How to Defend Yourself from an SMS Phishing Attack
Now that you are familiar with this threat, let’s look at some best practices for protecting yourself and your business from SMS phishing attacks.
Monitor All Messaging Platforms
Even though the tactic is called “SMS phishing,” this attack is not exclusive to text messages. All messaging platforms are susceptible. This includes WhatsApp, Facebook Messenger, Instagram DMs, or any other messaging application or social media platform with messaging capabilities. Vigilance across all the platforms you use — not just your phone — will decrease your chances of becoming a target.
Want to decrease the odds of receiving unwanted phishing messages? Submit a request to be added to the National Do Not Call Registry, maintained by the Federal Trade Commission (FTC). The National Do Not Call Registry gives you a choice about whether to receive telemarketing calls. Companies that illegally call numbers on the National Do Not Call Registry or place an illegal robocall can face fines up to $43,792 per call.
Sanitize Your Personal Information from the Internet
Subscribe to a service that removes your personal contact information from the internet, such as your phone number, address, age, etc. DeleteMe and OneRep are affordable solutions for automatically removing your private information from the web on a recurring monthly basis. If your information isn’t readily available, you will be targeted much less.

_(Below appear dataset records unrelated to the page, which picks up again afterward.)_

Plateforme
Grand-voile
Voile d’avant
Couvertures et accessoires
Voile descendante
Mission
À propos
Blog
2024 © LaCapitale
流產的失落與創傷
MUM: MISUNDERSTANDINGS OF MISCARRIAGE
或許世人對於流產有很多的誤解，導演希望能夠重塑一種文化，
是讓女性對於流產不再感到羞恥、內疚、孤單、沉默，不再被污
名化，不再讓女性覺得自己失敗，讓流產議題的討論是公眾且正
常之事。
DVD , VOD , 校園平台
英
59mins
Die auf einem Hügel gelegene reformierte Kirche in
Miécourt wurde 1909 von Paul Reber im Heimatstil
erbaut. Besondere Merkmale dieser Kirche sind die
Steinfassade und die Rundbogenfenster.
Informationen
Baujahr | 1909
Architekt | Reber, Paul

The best defense against an SMS phishing attack is to say nothing. If you think a message could be an SMS phishing attack, do not reply. If the message includes links, do not click on them. Report the message using the steps in the next section and delete it.
When in Doubt, Research
Never give your personal information (i.e., credit card information, login credentials, social security numbers, etc.) to unknown or unverified numbers. If you have doubts about the authenticity of a number, do a web search of both the number and the message content to verify if it’s been used in an SMS phishing attack. Even if you don’t find any information and the number appears to be coming from a well-known company, do not provide your personal information. Call the company directly and verify that the message is from them.
After identifying a scam attempt, you can take the additional step of reporting it. Doing so may save someone else from the misery of recovering from an SMS phishing attack.

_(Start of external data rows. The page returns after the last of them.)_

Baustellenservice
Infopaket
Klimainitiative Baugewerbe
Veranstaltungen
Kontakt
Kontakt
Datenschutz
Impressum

How to Report an SMS Phishing Attack
There are many ways to report an SMS phishing message. Here are some recommendations:
- If you receive the message on a company/work phone or device, report the message to your company’s security or IT department.

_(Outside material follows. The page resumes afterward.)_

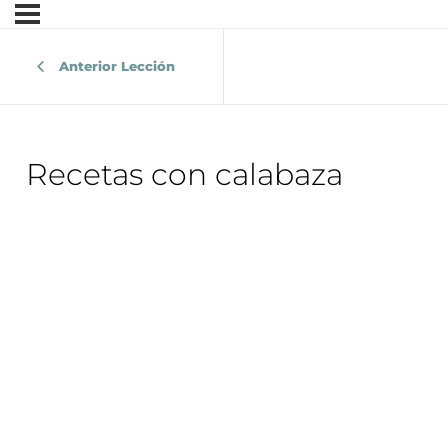
Anterior Lección
Recetas con calabaza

- Report the SMS Phishing attempt to ReportFraud.ftc.gov. The Federal Trade Commission can't resolve your report, but the FTC uses the information to investigate fraud allegations.
- Report the SMS phishing attempt to your wireless service provider by forwarding unwanted texts to 7726 (or "SPAM"). Many major North American wireless carriers designed a consolidated spam reporting service. Global System for Mobile Communications (GSMA), an industry organization representing the interests of mobile network operators worldwide, backs this service. It gathers information about spam complaints from all participating carriers into a common database, which may make it easier for carriers to identify spammers and act against them.
- File a complaint with the Federal Communications Commission (FCC) Consumer Complaints Center. Filing complaints help inform the FCC’s policy decisions and investigations.
You are the best defense against an SMS Phishing attack. Just receiving a phishing message won’t cause any damage. But acting on it — by clicking links, or providing information — could result in identity theft or fraud.
Remember, if it looks like a duck, swims like a duck, and quacks like a duck, then it’s probably a duck.